Fechamento forte impulsiona confiança entre pecuaristas
O mercado do boi gordo fechou a semana em alta consistente, com a arroba atingindo R$ 320 em São Paulo, um movimento que se firmou ao longo de agosto. Oferta restrita de animais terminados e demanda externa aquecida, especialmente da China, foram os principais motores dessa valorização. Os pecuaristas, aproveitando o momento, resistiram à pressão dos frigoríficos e negociaram lotes menores para proteger o preço da arroba.
Tendência de valorização no mercado futuro consolida expectativa
O contrato futuro de boi gordo com vencimento em outubro de 2025 encerrou cotado a R$ 328,10 por arroba, o que representa um aumento de 1,08% em relação ao pregão anterior. Esse desempenho reforça o sentimento de que os preços devem continuar firmes nos próximos meses.

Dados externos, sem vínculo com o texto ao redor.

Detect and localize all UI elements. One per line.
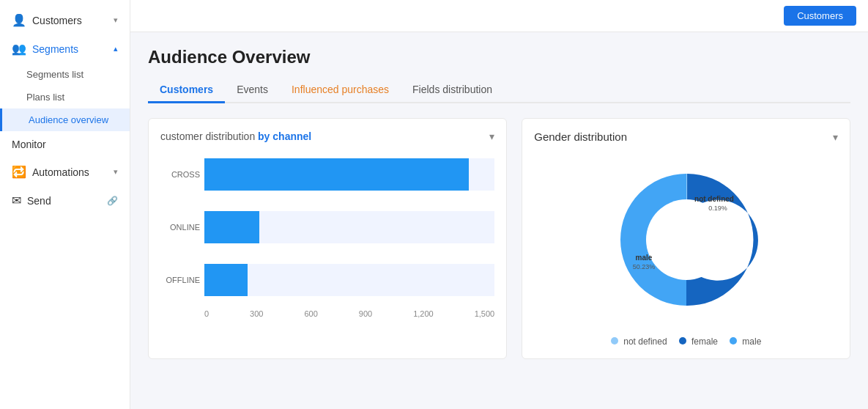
bar-fill-online xyxy=(204,211,259,243)
legend-item-female: female xyxy=(679,336,718,347)
chevron-down-icon: ▾ xyxy=(114,15,118,25)
x-label-300: 300 xyxy=(250,309,263,318)
sidebar-item-plans-list[interactable]: Plans list xyxy=(0,86,130,108)
legend-item-male: male xyxy=(730,336,761,347)
sidebar-item-segments-list[interactable]: Segments list xyxy=(0,63,130,86)
content-area: Audience Overview Customers Events Influ… xyxy=(130,32,868,409)
sidebar-item-segments[interactable]: 👥 Segments ▴ xyxy=(0,34,130,63)
page-title: Audience Overview xyxy=(148,47,850,67)
bar-bg-offline xyxy=(204,264,494,296)
bar-row-cross: CROSS xyxy=(204,158,494,191)
segments-icon: 👥 xyxy=(12,42,26,56)
donut-legend: not defined female male xyxy=(611,336,761,347)
donut-svg-wrap: not defined 0.19% female 49.58% male 50.… xyxy=(598,152,774,328)
sidebar-segments-label: Segments xyxy=(32,43,78,55)
bar-chart-title-highlight: by channel xyxy=(258,130,311,142)
bar-label-offline: OFFLINE xyxy=(162,276,200,284)
automations-label: Automations xyxy=(32,166,89,178)
donut-container: not defined 0.19% female 49.58% male 50.… xyxy=(534,152,838,347)
bar-card-collapse-icon[interactable]: ▾ xyxy=(489,130,494,142)
bar-chart-card: customer distribution by channel ▾ CROSS xyxy=(148,118,507,359)
bar-chart-area: CROSS ONLINE xyxy=(160,151,494,340)
top-bar: Customers xyxy=(130,0,868,32)
monitor-label: Monitor xyxy=(12,139,46,150)
chevron-up-icon: ▴ xyxy=(114,44,118,54)
label-not-defined: not defined xyxy=(694,195,734,203)
bar-row-online: ONLINE xyxy=(204,211,494,243)
legend-label-not-defined: not defined xyxy=(623,336,667,347)
x-label-600: 600 xyxy=(304,309,317,318)
chevron-down-icon-2: ▾ xyxy=(114,167,118,177)
donut-card-collapse-icon[interactable]: ▾ xyxy=(833,131,838,143)
x-label-900: 900 xyxy=(359,309,372,318)
tab-fields-distribution[interactable]: Fields distribution xyxy=(401,78,504,103)
sidebar-item-send[interactable]: ✉ Send 🔗 xyxy=(0,186,130,215)
x-label-1500: 1,500 xyxy=(475,309,495,318)
donut-chart-card: Gender distribution ▾ xyxy=(522,118,850,359)
x-label-0: 0 xyxy=(204,309,209,318)
label-female-pct: 49.58% xyxy=(715,241,738,248)
audience-overview-label: Audience overview xyxy=(29,114,108,125)
segments-list-label: Segments list xyxy=(26,69,84,80)
customers-icon: 👤 xyxy=(12,13,26,27)
donut-svg: not defined 0.19% female 49.58% male 50.… xyxy=(598,152,774,328)
automations-icon: 🔁 xyxy=(12,165,26,179)
legend-item-not-defined: not defined xyxy=(611,336,667,347)
bar-bg-online xyxy=(204,211,494,243)
sidebar: 👤 Customers ▾ 👥 Segments ▴ Segments list… xyxy=(0,0,130,409)
label-not-defined-pct: 0.19% xyxy=(708,204,727,212)
label-male-pct: 50.23% xyxy=(632,263,655,270)
label-male: male xyxy=(635,254,652,262)
label-female: female xyxy=(715,232,738,240)
plans-list-label: Plans list xyxy=(26,92,64,103)
sidebar-item-automations[interactable]: 🔁 Automations ▾ xyxy=(0,158,130,186)
tabs-row: Customers Events Influenced purchases Fi… xyxy=(148,78,850,103)
sidebar-item-customers[interactable]: 👤 Customers ▾ xyxy=(0,6,130,34)
bar-bg-cross xyxy=(204,158,494,191)
donut-card-header: Gender distribution ▾ xyxy=(534,130,838,143)
bar-rows: CROSS ONLINE xyxy=(160,151,494,303)
legend-dot-male xyxy=(730,337,737,344)
bar-card-header: customer distribution by channel ▾ xyxy=(160,130,494,142)
tab-events[interactable]: Events xyxy=(225,78,280,103)
tab-customers[interactable]: Customers xyxy=(148,78,225,103)
main-content: Customers Audience Overview Customers Ev… xyxy=(130,0,868,409)
send-icon: ✉ xyxy=(12,194,21,207)
x-label-1200: 1,200 xyxy=(413,309,434,318)
donut-chart-title: Gender distribution xyxy=(534,130,627,143)
bar-chart-title: customer distribution by channel xyxy=(160,130,311,142)
sidebar-item-monitor[interactable]: Monitor xyxy=(0,131,130,158)
sidebar-item-audience-overview[interactable]: Audience overview xyxy=(0,108,130,131)
legend-dot-female xyxy=(679,337,686,344)
legend-dot-not-defined xyxy=(611,337,618,344)
sidebar-customers-label: Customers xyxy=(32,15,82,26)
bar-fill-cross xyxy=(204,158,469,191)
legend-label-male: male xyxy=(742,336,761,347)
x-axis: 0 300 600 900 1,200 1,500 xyxy=(160,309,494,318)
bar-label-online: ONLINE xyxy=(162,223,200,232)
link-icon: 🔗 xyxy=(107,196,118,206)
bar-row-offline: OFFLINE xyxy=(204,264,494,296)
tab-influenced-purchases[interactable]: Influenced purchases xyxy=(280,78,401,103)
bar-fill-offline xyxy=(204,264,248,296)
charts-row: customer distribution by channel ▾ CROSS xyxy=(148,118,850,359)
legend-label-female: female xyxy=(691,336,718,347)
send-label: Send xyxy=(27,195,51,207)
bar-label-cross: CROSS xyxy=(162,170,200,179)
customers-breadcrumb-button[interactable]: Customers xyxy=(784,6,856,26)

Resistência à queda e aquecimento no Centro-Norte
Frigoríficos em estados como São Paulo, Goiás, Mato Grosso do Sul e Minas Gerais tentaram reduzir preços, mas encontraram forte resistência do produtor. No Centro-Norte, houve disputa acirrada por fêmeas terminadas, com preços estáveis ou até em leve alta nos mercados do Pará, Tocantins, Mato Grosso, Acre e Rondônia.
Escalas de abate ainda longas aliviam oferta
Apesar da valorização, os frigoríficos seguem com escalas de abate prolongadas cerca de oito dias úteis. A baixa disponibilidade de boiada gorda e o ritmo firme de exportações ajudam a sustentar o cenário de alta, conferindo margem para os produtores seguirem cautelosos nas negociações.
Perspectivas de curto prazo seguem otimistas
Especialistas avaliam que a valorização deve se manter, pelo menos no curto prazo. A combinação entre entressafra, oferta limitada e forte demanda exportadora cria um ambiente favorável aos preços da carne bovina. A estratégia recomendada aos pecuaristas é seguir com vendas graduais, aproveitando o momento de alta.